Launched last Tuesday from New Zealand atop a Rocketlab Electron rocket, the CAPSTONE spacecraft relied on a compact-but-sophisticated upper stage for thruster firings to repeatedly “pump up” the high point of an increasingly elliptical orbit to the point where it could break free of Earth’s gravity and head for the moon.

Those maneuvers went well and CAPSTONE, owned and operated by Advanced Space of Westminster, Colorado, was released from Rocketlab’s Photon upper stage early Monday to fly on its own. The company confirmed successful solar array deployment, spacecraft stabilization and battery charging.

An artist’s impression of the CAPSTONE spacecraft in orbit around the moon. NASA lost contact with the small probe Monday. / Credit: NASA

The 55-pound spacecraft successfully oriented itself to permit communications with flight controllers on Earth and began sending telemetry back through NASA’s Deep Space Network antennas in Madrid, Spain.

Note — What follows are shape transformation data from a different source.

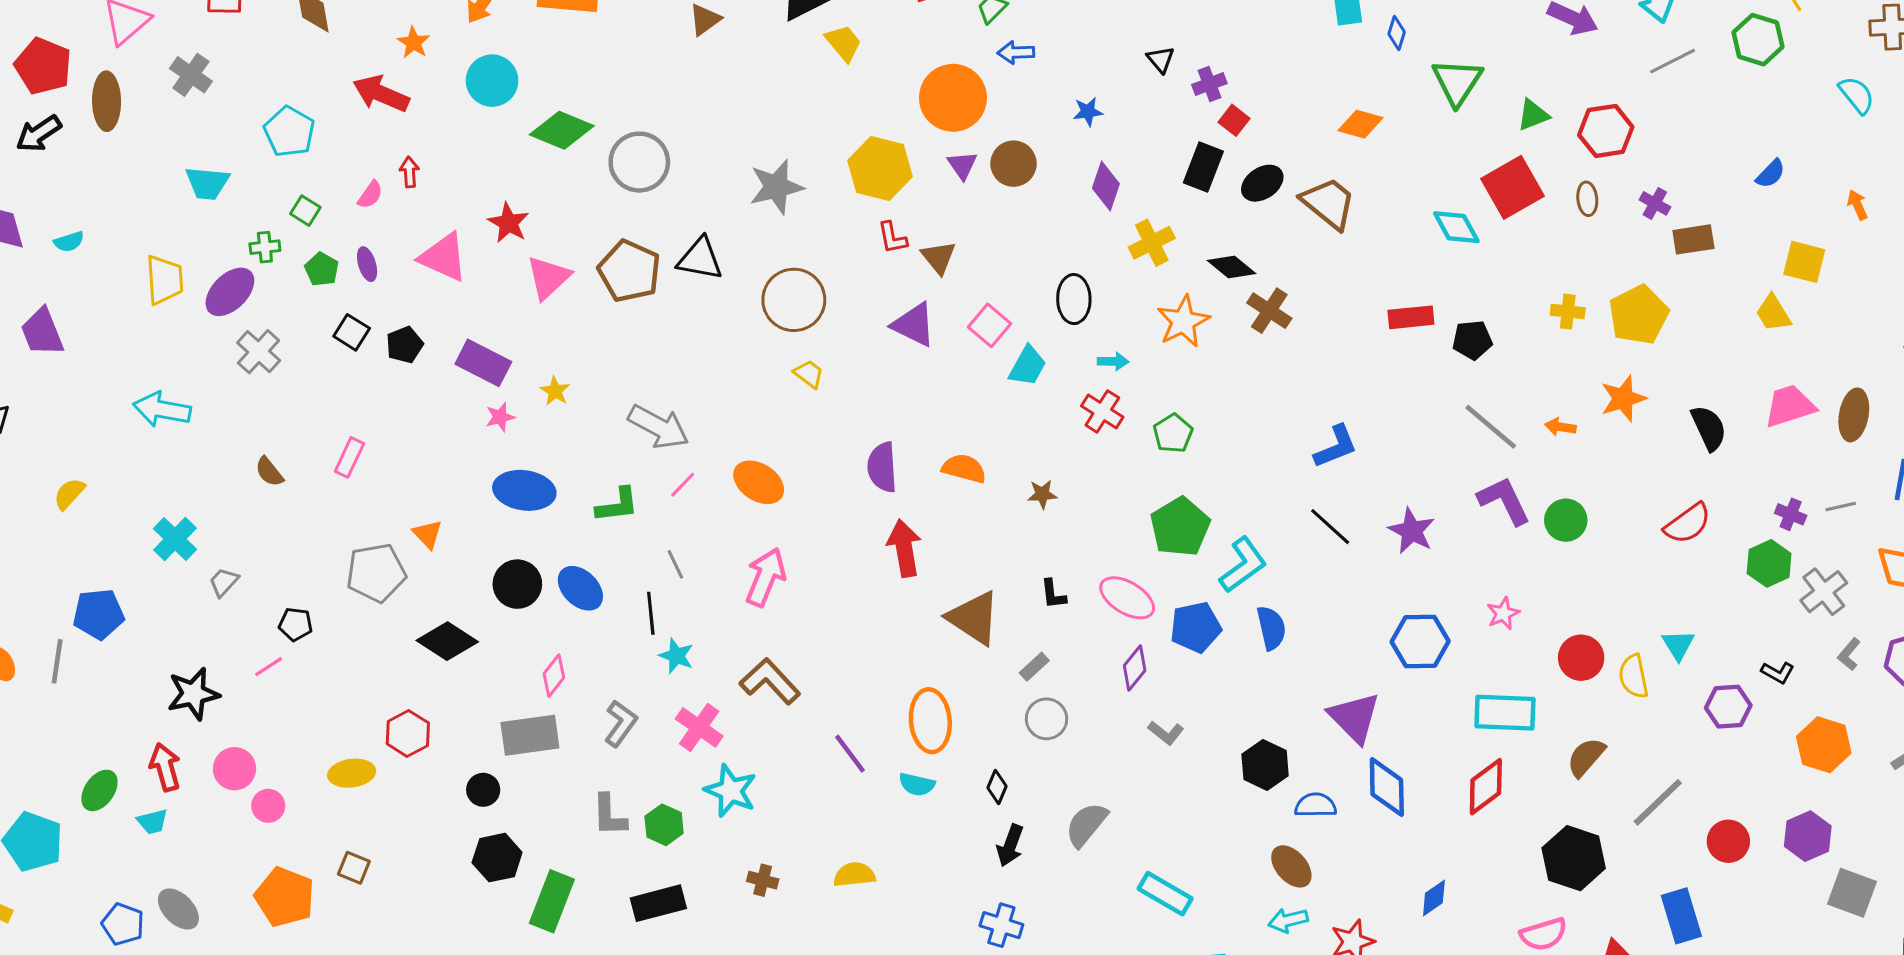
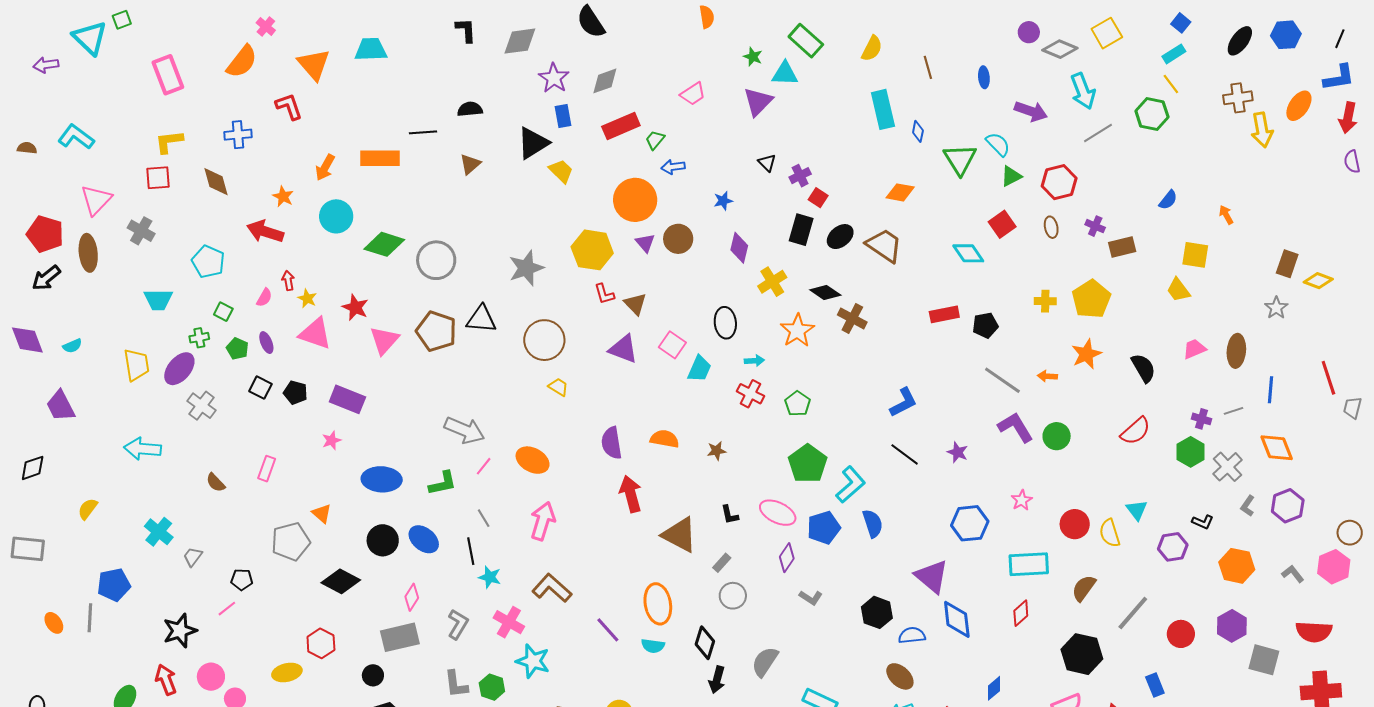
cyan semicircle: (1857, 95) -> (998, 144), moved
red square: (1513, 187) -> (1002, 224), size x0.7
black pentagon: (405, 345) -> (295, 392), turned -30
yellow star: (555, 391) -> (307, 298), moved
pink trapezoid: (1790, 406) -> (1194, 349), size x0.7
pink star: (500, 417) -> (332, 440), moved
purple star: (1412, 531) -> (958, 452), size x0.7
black diamond: (997, 787) -> (705, 643), size x1.5
red diamond: (1486, 787) -> (1021, 613), size x0.7
blue rectangle: (1681, 916) -> (1155, 685), size x0.7

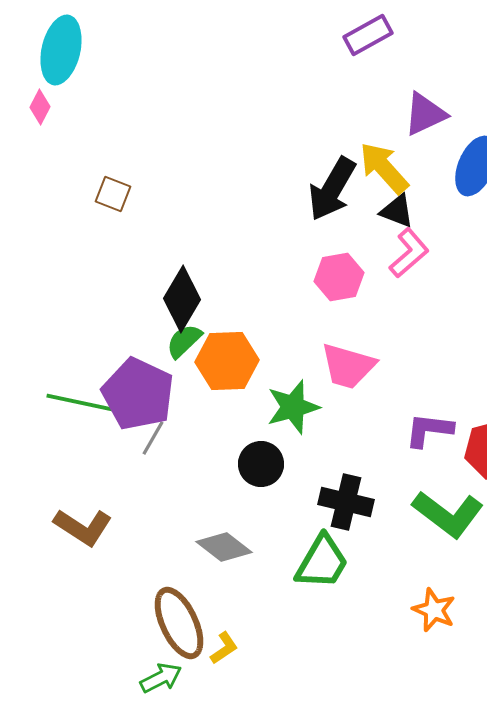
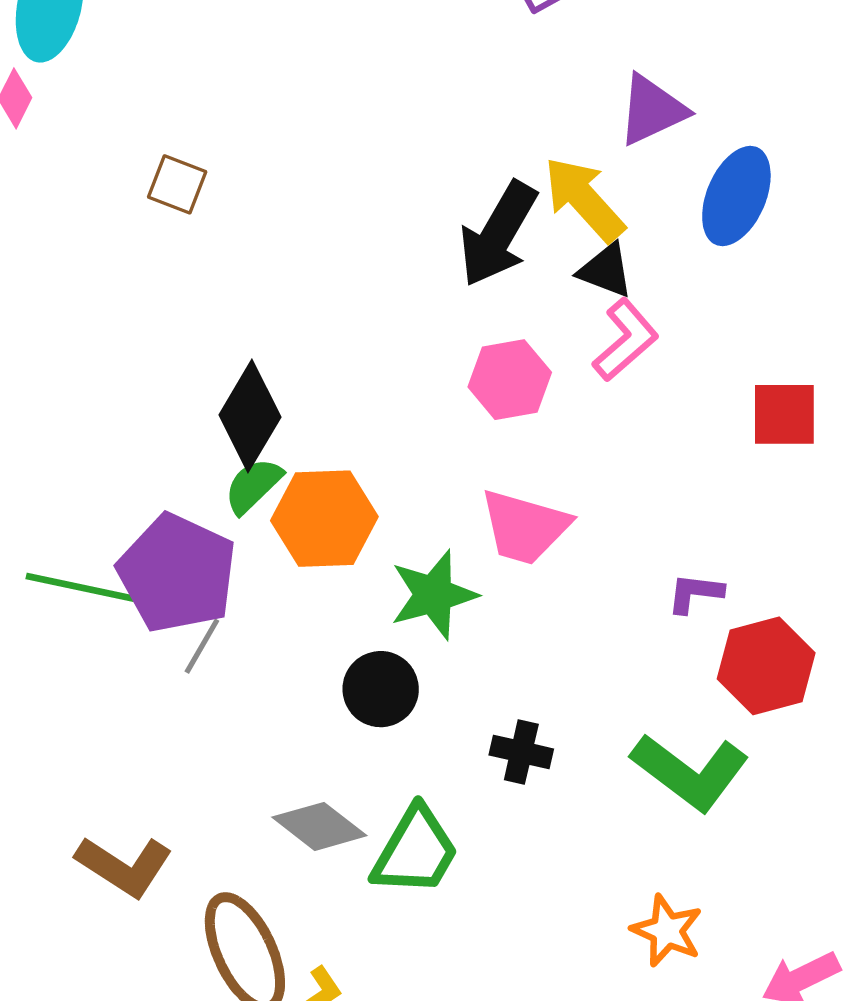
brown square: (113, 194) -> (177, 184), moved
purple L-shape: (429, 430) -> (695, 593), moved, size x0.7
black cross: (346, 502) -> (521, 752), size x0.7
brown L-shape: (83, 527) -> (124, 866), moved
green trapezoid: (322, 562) -> (415, 851), moved

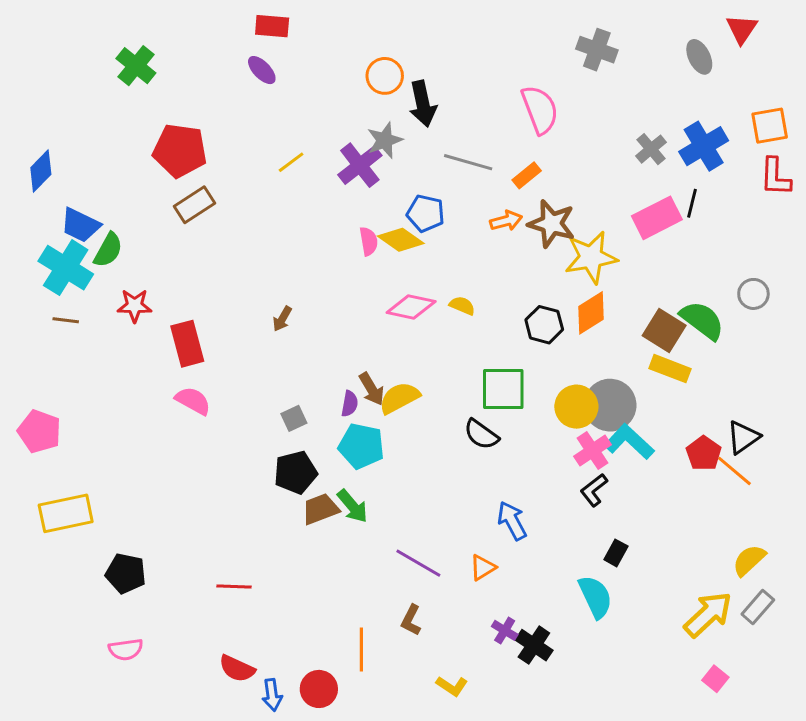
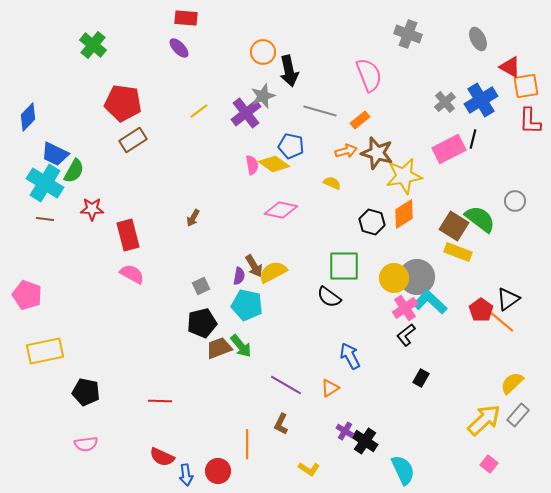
red triangle: (742, 29) -> (510, 67), moved, turned -35
yellow semicircle: (462, 306) -> (332, 183), moved
cyan semicircle: (595, 597) -> (403, 470), moved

Spacecraft commissioning proceeded normally for the first 11 hours. But during a second communications pass “an anomaly was experienced related to the communications subsystem,” Advanced Space said on its website.

“The operations team is actively working the issue with the Deep Space Network and determining the best next steps.”

In the meantime, a planned trajectory correction maneuver to fine-tune CAPSTONE”s path toward the moon was delayed, leaving the craft in its initial “ballistic lunar transfer,” or BLT, trajectory. At the time of the Advanced Space update Tuesday, CAPSTONE was about 174,000 miles from Earth.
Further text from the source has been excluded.